Wandering around my local supermarket the other day, I began to talk casually with a member of staff I vaguely knew. “What’s your job these days?” I asked. “I’m the ambient stock control manager,” he replied. For a moment, he seemed to say he was the ambulant stock control manager; though staff often talk about goods walking out of the store, I never thought they really meant it. But then I realised what he’d said.
It turns out that ambient, as a bit of food industry jargon, has been around for a decade or two without attracting much attention. The Oxford English Dictionary has traced it back to the early eighties. It mostly turns up in phrases like ambient food (my friend ought to be called the ambient foods stock control manager but nobody in supermarketing has enough time for that).
In its proper meaning, ambient refers to the immediate surroundings of something. It comes from the French ambiant and, further back, from the Latin ambientem, which is from the verb meaning “to go about”. By the end of the sixteenth century, it had taken on its modern meaning in English which the OED comprehensively lists as “lying round, surrounding, encircling, encompassing, environing”. It’s related to ambience, another word with interesting cultural overtones, which also refers to one’s surroundings, but especially to the character and atmosphere of a place.

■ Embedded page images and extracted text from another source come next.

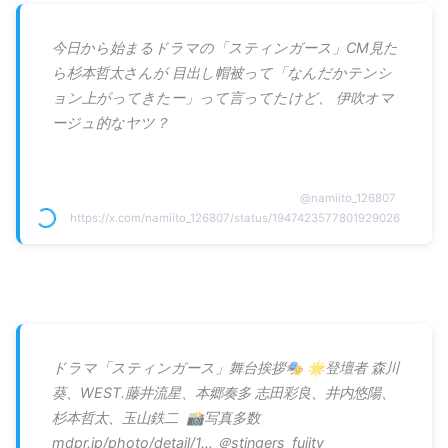
今日から始まるドラマの「スティンガース」CM見た
ら杉本哲太さんが 目出し帽被って「なんだかテンシ
ョン上がってきたー」って言ってたけど、 伊吹オマ
ージュ的なヤツ？
@
namiito_126807
https://x.com/namiito_126807/status/1947423577801929026
ドラマ「スティンガース」舞台挨拶🎭 🌟登壇者 森川
葵、WEST.藤井流星、本郷奏多 志田彩良、井内悠陽、
杉本哲太、玉山鉄二 ️ 📸写真多数
mdpr.jp/photo/detail/1… ＠stingers_fujitv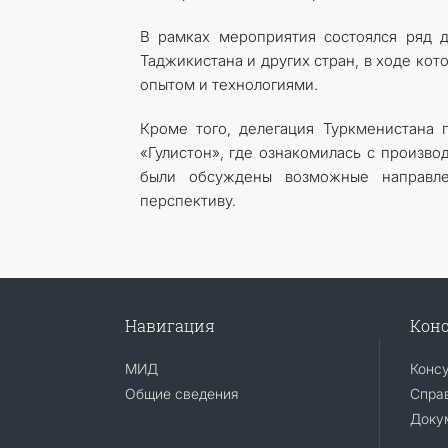
В рамках мероприятия состоялся ряд 
Таджикистана и других стран, в ходе ко
опытом и технологиями.
Кроме того, делегация Туркменистана 
«Гулистон», где ознакомилась с произв
были обсуждены возможные направле
перспективу.
Навигация
Конс
МИД
Конс
Общие сведения
Справ
Доку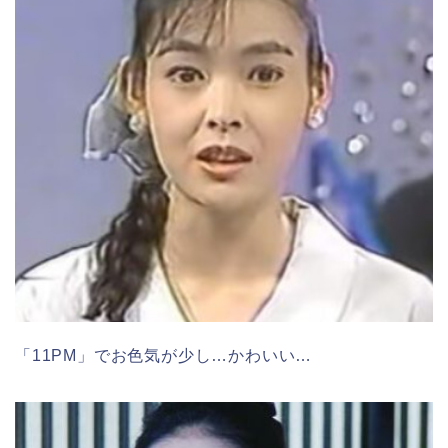
「11PM」でお色気が少し…かわいい…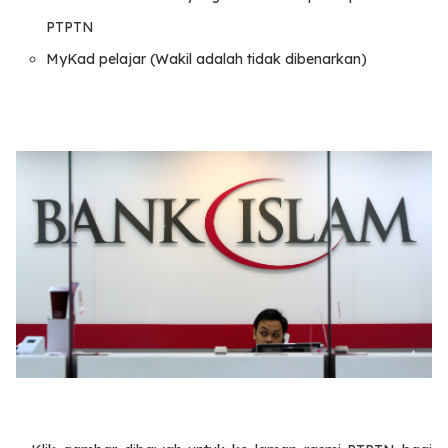
PTPTN
MyKad pelajar (Wakil adalah tidak dibenarkan)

You might think that ambient is just the adjective from ambience. That is how it was formed in the nineteenth century, but the two words have diverged enough that their associations are different. So ambient music is strictly speaking wrong, as it refers to a style of music with textures but without a beat that aims to create a mood or atmosphere, an ambience in fact.
Engineers and other technical persons use the word correctly when they speak of such matters as ambient temperature, meaning the conditions surrounding some object they’re interested in. This phrase has become so fixed, and is so often how people come across the word ambient, that many seem to think it means “normal room conditions”. That’s not so, of course, as you can talk about the ambient temperature of a lump of iron in a furnace, or of a meteorite in Antarctic ice.
But when food technologists speak of ambient foods, they’re using the term as shorthand for ambient temperature foods (which makes my friend’s job ambient temperature foods stock control manager, which really is a mouthful). You can argue they’re using the word correctly, since they’re speaking of foods that can be stored at the temperature of their surroundings in the store, without needing to be chilled, such as canned foods, jars of coffee, fresh fruit or bags of sugar. But I’ve also come across ambient fishmonger, a wonderfully gnomic phrase meaning one of those guys who sells unrefrigerated fresh fish.
You have to admit there’s an ambience about ambient.